Operation WrtHug Hijacks Thousands of ASUS WRT Routers

🔒 Security researchers have uncovered Operation WrtHug, a global campaign that has hijacked thousands of largely end-of-life ASUS WRT routers by chaining at least six known vulnerabilities. Over roughly six months analysts identified about 50,000 unique infected IPs, predominantly in Taiwan, using a distinctive malicious self-signed AiCloud certificate with a 100-year lifetime as an indicator of compromise. Owners are urged to apply ASUS firmware updates or replace unsupported models and disable remote-access features to mitigate risk.

CISA Orders Rapid Patching for New FortiWeb Flaw Directive

🔒 CISA has ordered U.S. federal agencies to remediate a FortiWeb OS command injection vulnerability (CVE-2025-58034) within seven days after reports of active exploitation. Fortinet warns the flaw can allow an authenticated attacker to execute unauthorized code via crafted HTTP requests or CLI commands. The agency added the issue to its Known Exploited Vulnerabilities Catalog and set a November 25 deadline under BOD 22-01. CISA cited related zero-day activity (CVE-2025-64446) and recommended expedited fixes.

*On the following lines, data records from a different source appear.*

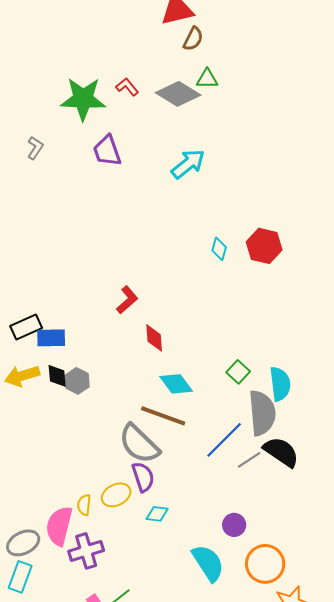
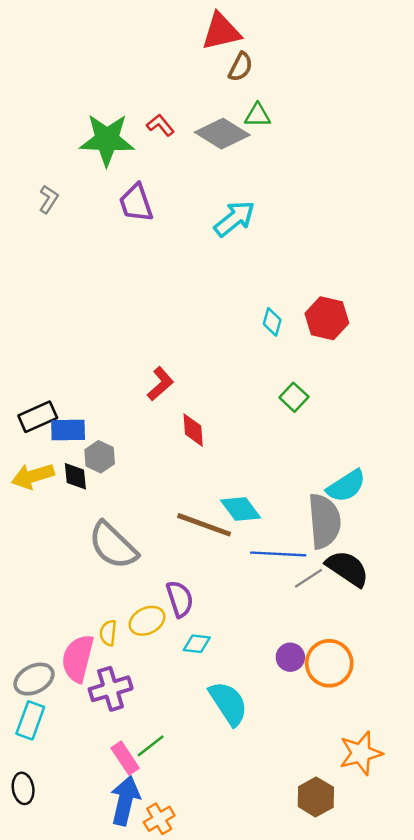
green square: (238, 372) -> (294, 397), moved
gray hexagon: (77, 381) -> (100, 457), moved
cyan diamond: (176, 384) -> (241, 509), moved
cyan semicircle: (280, 384) -> (346, 486), turned 64
blue line: (224, 440) -> (278, 554), turned 48
gray semicircle: (139, 444) -> (113, 545), moved
cyan semicircle: (208, 563) -> (228, 703), moved
orange circle: (265, 564) -> (329, 663), moved

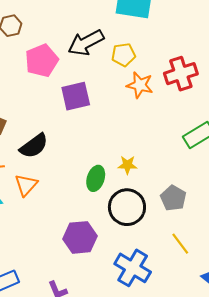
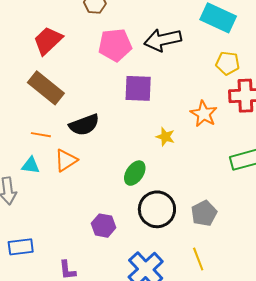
yellow pentagon: (124, 55) -> (228, 63), moved
orange star: (140, 85) -> (204, 114), moved
yellow star: (127, 165) -> (165, 137), moved
purple hexagon: (80, 237) -> (103, 226), size x0.7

PlushDaemon Deploys EdgeStepper AitM Malware Globally

🛡️ A China-aligned group known as PlushDaemon has been observed deploying a previously undocumented network implant, codenamed EdgeStepper, to perform adversary-in-the-middle DNS attacks. ESET researchers found an ELF sample (internally called dns_cheat_v2) that forwards DNS traffic to attacker-controlled nodes, enabling update hijacking. Operators then deploy downloaders LittleDaemon and DaemonLogistics to install espionage backdoors.

China-linked WrtHug operation hits thousands of ASUS WRT

🔒 SecurityScorecard's STRIKE team warns that Operation “WrtHug” has already compromised thousands of ASUS WRT routers worldwide by chaining six primarily legacy vulnerabilities to gain elevated privileges and persistence. The campaign abuses the ASUS AiCloud service and OS injection flaws, deploying a common self-signed TLS certificate with a 100-year expiry. SecurityScorecard notes geographic clustering, with up to 50% of victims in Taiwan, and assesses a likely China-affiliated ORB-style operation.

PlushDaemon Hijacks Software Updates in Supply-Chain Attacks

🔒 PlushDaemon operators are hijacking software-update traffic using a new network implant named EdgeStepper, ESET researchers report. Attackers compromise routers via known vulnerabilities or weak credentials, intercept DNS queries, and redirect update requests to malicious infrastructure. Trojanized updates deliver a DLL downloader (LittleDaemon), which stages DaemonicLogistics and ultimately loads the SlowStepper backdoor on Windows systems, targeting manufacturers, universities, and industrial sites across multiple countries.

Fortinet Warns: FortiWeb Command Injection CVE-2025-58034

🔔 Fortinet has issued an advisory about a newly discovered FortiWeb vulnerability, CVE-2025-58034, rated CVSS 6.7 and reported as being exploited in the wild. The flaw is an OS command injection that allows an authenticated attacker, who has gained access by other means, to execute arbitrary commands via crafted HTTP requests or CLI input. Fortinet provides version-based upgrade guidance to remediate the issue and credited a Trend Micro researcher for reporting the bug.

Fake CAPTCHA Leads to 42-Day Akira Ransomware Compromise

🔒 An employee clicking a fake CAPTCHA (a ClickFix social-engineering lure) on a compromised car dealership site began a 42-day intrusion by Howling Scorpius that delivered the .NET remote access Trojan SectopRAT and ultimately Akira ransomware. Two enterprise EDRs recorded activity but produced few alerts, enabling lateral movement, privilege escalation and the exfiltration of roughly 1 TB. Unit 42 deployed Cortex XSIAM, rebuilt hardened infrastructure, tightened IAM controls and negotiated about a 68% reduction in the ransom demand.